The median TDG saturations for two-bay spillway discharges of 30 kcfs/bay and 40kcfs/bay
from bays 12 and 13 clearly show the development of strong lateral gradients in TDG
saturations, with TDG extending farther across the river for the 40kcfs/bay spill event. During
the two-bay tests, the maximum TDG was observed along the right bank at the 90% normalized
distance from shore with slightly lower TDG levels measured along the right bank at the 95%
normalized distance. For spillway flows of 30 kcfs/bay, elevated TDG saturations extended
across at least 50 percent of the Columbia River. For spillway flows of 40 kcfs/bay, elevated
TDG saturations extended across at least 70 percent of the Columbia River.
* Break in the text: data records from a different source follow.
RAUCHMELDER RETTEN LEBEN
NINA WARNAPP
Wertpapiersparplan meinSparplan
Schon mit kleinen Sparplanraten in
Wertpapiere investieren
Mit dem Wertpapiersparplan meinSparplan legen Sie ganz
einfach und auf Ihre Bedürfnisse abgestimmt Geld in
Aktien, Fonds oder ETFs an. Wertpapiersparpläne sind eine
The TDG saturation data collected at station CHQW during the two-bay test indicates that the
unit spillway discharge is an important causal parameter in determining the TDG exchange in
spillway flows at Chief Joseph Dam. Figure 14 shows station CHQW TDG saturations as a
function of unit spillway discharge. Data collected during two-bay spill events in 2007 and 2008
are included in the figure. A linear relationship between TDG saturation at station CHQW and
unit spillway discharge was apparent over the range of 2 to 40 kcfs/bay. The polynomial
equation of the line is as follows:
TDGsp = -0.0048q2+0.836q+105.99 (r
2=0.9562)
Where:
TDGsp= Total Dissolved Gas Saturation in Spillway Discharges (%)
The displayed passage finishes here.